Some of who and where I am of what makes up my life is down to me. I can claim credit for working at some relationships, for working hard for financial reward, for throwing in my all to some aspects of mine arts. And most would not have been had chance not thrown the dice the way they fell. Lucky man.
Oh lucky man
20 June 2018
‘Tis the season of the butterfly and butterflies are free and free to wander this little patch we steward; encouraged by the nettles lining every edge. Every colour from black and red to white to green to yellow to copper and to bronze and gold; out-painted only by the dragonflies who with their blues and scarlets have cornered the iridescent market and seem to stand and sneer as they hover in the air.
21 June 2018
Birdsong blasts forth from nature’s boombox as all compete to proclaim the longest day; more sunshine than was ever dreamt of in their imagining.
22 June 2018
Wind rising fluttering and bumbling the insects into unsightly dances; brushing the tops of the water into white caps.

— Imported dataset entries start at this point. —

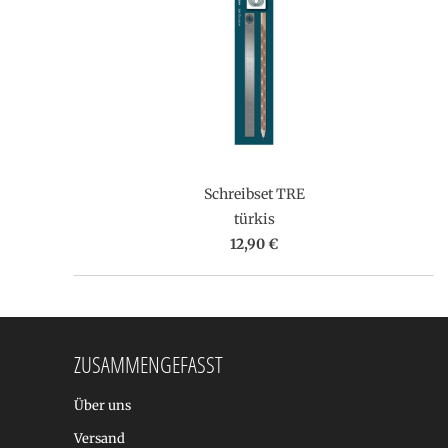
Schreibset TRE
türkis
12,90 €
ZUSAMMENGEFASST
Über uns
Versand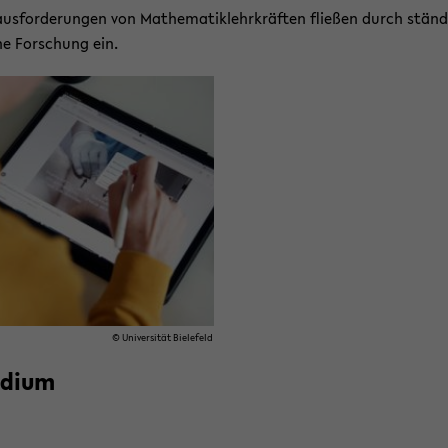
us­for­de­run­gen von Ma­the­ma­tik­lehr­kräf­ten flie­ßen durch stän­d
­che For­schung ein.
© Uni­ver­si­tät Bie­le­feld
­di­um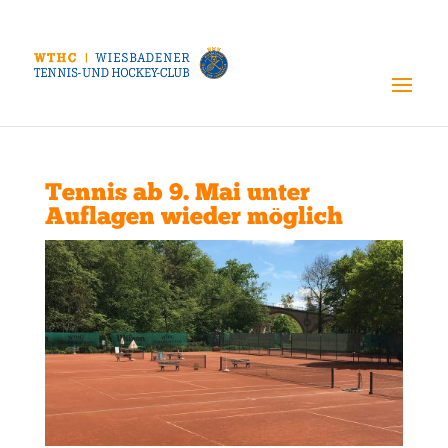
Tennis ab 9. Mai unter
Auflagen wieder möglich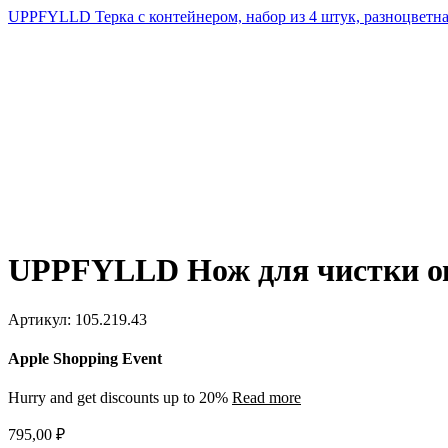
UPPFYLLD Терка с контейнером, набор из 4 штук, разноцветн
UPPFYLLD Нож для чистки ово
Артикул:
105.219.43
Apple Shopping Event
Hurry and get discounts up to 20%
Read more
795,00
₽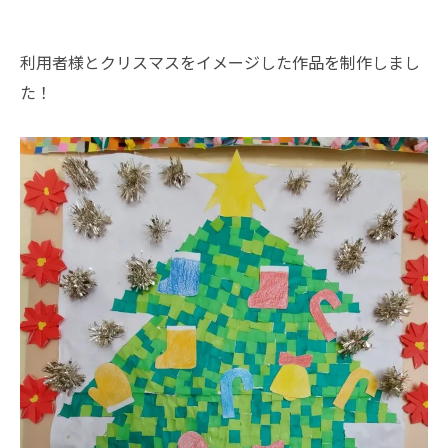
利用者様とクリスマスをイメージした作品を制作しまし
た！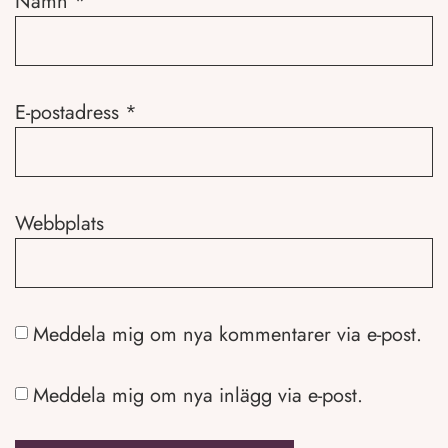
Namn
*
E-postadress
*
Webbplats
Meddela mig om nya kommentarer via e-post.
Meddela mig om nya inlägg via e-post.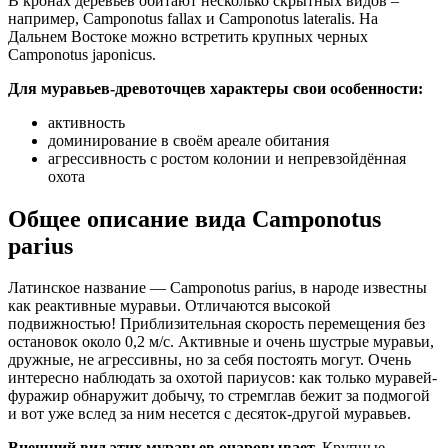
В кронах деревьев обитают несколько скрытных видов –
например, Camponotus fallax и Camponotus lateralis. На
Дальнем Востоке можно встретить крупных черных
Camponotus japonicus.
Для муравьев-древоточцев характеры свои особенности:
активность
доминирование в своём ареале обитания
агрессивность с ростом колонии и непревзойдённая
охота
Общее описание вида Camponotus
parius
Латинское название — Camponotus parius, в народе известны
как реактивные муравьи. Отличаются высокой
подвижностью! Приблизительная скорость перемещения без
остановок около 0,2 м/с. Активные и очень шустрые муравьи,
дружные, не агрессивны, но за себя постоять могут. Очень
интересно наблюдать за охотой париусов: как только муравей-
фуражир обнаружит добычу, то стремглав бежит за подмогой
и вот уже вслед за ним несется с десяток-другой муравьев.
Внешний вид этих муравьев очаровывает.
Крупные,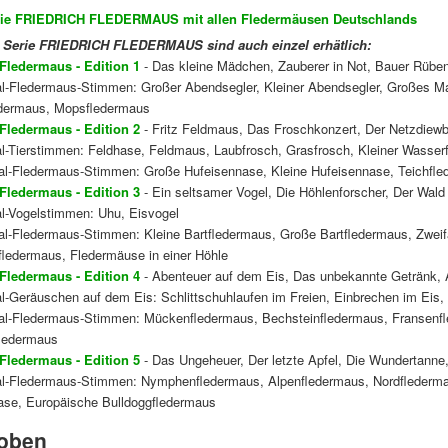
rie FRIEDRICH FLEDERMAUS mit allen Fledermäusen Deutschlands
 Serie FRIEDRICH FLEDERMAUS sind auch einzel erhätlich:
 Fledermaus - Edition 1
- Das kleine Mädchen, Zauberer in Not, Bauer Rübend
nal-Fledermaus-Stimmen: Großer Abendsegler, Kleiner Abendsegler, Großes M
dermaus, Mopsfledermaus
 Fledermaus - Edition 2
- Fritz Feldmaus, Das Froschkonzert, Der Netzdiew
al-Tierstimmen: Feldhase, Feldmaus, Laubfrosch, Grasfrosch, Kleiner Wasser
nal-Fledermaus-Stimmen: Große Hufeisennase, Kleine Hufeisennase, Teichfl
 Fledermaus - Edition 3
- Ein seltsamer Vogel, Die Höhlenforscher, Der Wald
al-Vogelstimmen: Uhu, Eisvogel
al-Fledermaus-Stimmen: Kleine Bartfledermaus, Große Bartfledermaus, Zweif
fledermaus, Fledermäuse in einer Höhle
 Fledermaus - Edition 4
- Abenteuer auf dem Eis, Das unbekannte Getränk, 
al-Geräuschen auf dem Eis: Schlittschuhlaufen im Freien, Einbrechen im Eis
nal-Fledermaus-Stimmen: Mückenfledermaus, Bechsteinfledermaus, Fransenfl
ledermaus
 Fledermaus - Edition 5
- Das Ungeheuer, Der letzte Apfel, Die Wundertanne, 
nal-Fledermaus-Stimmen: Nymphenfledermaus, Alpenfledermaus, Nordflederma
ase, Europäische Bulldoggfledermaus
oben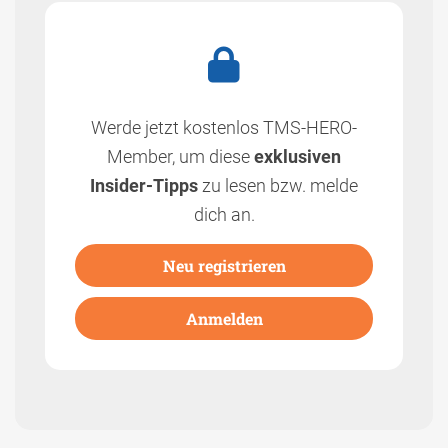
Werde jetzt kostenlos TMS-HERO-
Member, um diese
exklusiven
Insider-Tipps
zu lesen bzw. melde
dich an.
Neu registrieren
Anmelden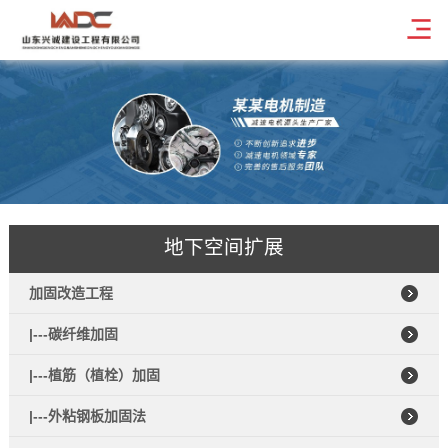
地下空间扩展
加固改造工程
|---碳纤维加固
|---植筋（植栓）加固
|---外粘钢板加固法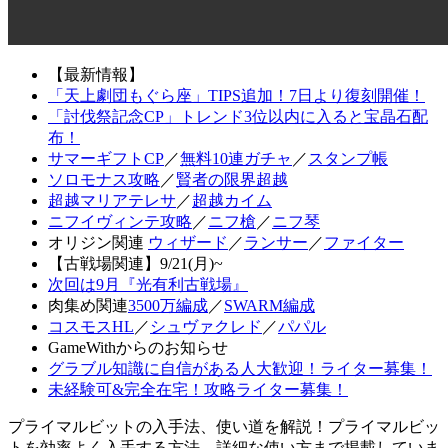
【最新情報】
「天上劇団もぐら座」TIPS追加！7日より復刻開催！
「討伐祭記念CP」トレンド3位以内に入ると宝晶石配
布！
サマーギフトCP
／
無料10連ガチャ
／
スタンプ帳
ソロモナス攻略
／
賢者の限界超越
超越マリアテレサ
／
超越カイム
ニフイヴィンテ攻略
／
ニフ槍
／
ニフ琴
オリジン関連
ウィザード
／
ランサー
／
ファイター
【古戦場関連】9/21(月)~
次回は9月『光有利古戦場』
肉集め関連
3500万編成
／
SWARM編成
コスモスHL
／
シュヴァクレド
／
パパル
GameWithからのお知らせ
グラブル知識に自信がある人大歓迎！ライター募集！
未経験可&完全在宅！攻略ライター募集！
プライマルビットの入手法、使い道を解説！プライマルビッ
トを効率よく入手する方法、詳細な使い方まで掲載していま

And lifting the heavy layers of leaves; a timpani that races up and down the wood chasing shadows; and the trees use the wind to call out and to tell stories from grove to grove, the tales of their long lives told in gusts.
23 June 2018
Climbing up one patch of hawthorn and bramble is a tendril of a plant; diminutive apart from length; thinner than a bindweed; leaves no bigger than a fingernail sparse and single; clusters of five or more small bunches of tiny flowers; each five petalled with a pointed yellow centre standing tall; and this plant climbs alone, no other of its kind about unless my eyes deceive me.
24 June 2018
Bees work all day to strip the last of honey from the frames from which I stole their honey; the spring harvest of hives strong enough to build a surplus. Now the frames knives buckets and even the spinner itself rest near the hives so they can regather what I could not collect. And so they journey back and forth, thousands of insects in an unstately dance.
25 June 2018
And Yet
Joints creak
Flesh sags,
And yet
Youth subsides
Strength fades,
And yet
Each day
I wake
You smile
And speak
Love you
Years wane
I groan
Of pain
Of ache
And yet
Tasks stretch
Effort falters
Twice time
Needed now
And yet
You touch
You smile
You speak
You care
I love
26 June 2018
Whilst the carpenter chiselling walnut or the barrister drafting a closing speech can take pleasure in the act, not so the slaughterer. He, for I know only one she, who slaughters creatures for their meat cannot take pleasure in the act; we do not enjoy the kill. Pride yes in the speed and cleanliness of the kill, in the consummation, but not pleasure in the act.
27 June 2018
Butterflies abound fluttering around making no sound; their three score and ten lived in a single season burnt out not in our years but in days or hours; lives lived at a furious pace, the essentials of growth and reproduction take precedence and preclude the possibility of much else.
28 June 2018
Upon the ground the bird lay dead, small and dark, wings neatly folded, legs straight and stiff. No knowing whether it tumbled from a branch or plummeted from the skies; whether it was hit with a heart attack and fell lifeless before it reached the earth or lay in pain as the lengthening night drained its life force into the earth. In life we are in the midst of death.
29 June 2018
The ground is cracking as lines and fissures form in the dry earth leaving fractures that split some insect populations. Others use leaves and twigs and even each other to bridge these gaps and maintain their daily round.
30 June 2018
The hour after summer dawn amidst a plethora of sleeping humans in chalets campers and canvas touching upon the edge of a real world. If the birds are anything to go by in their subdued twittering that world is barely allowed to impinge upon most of the snoring ones.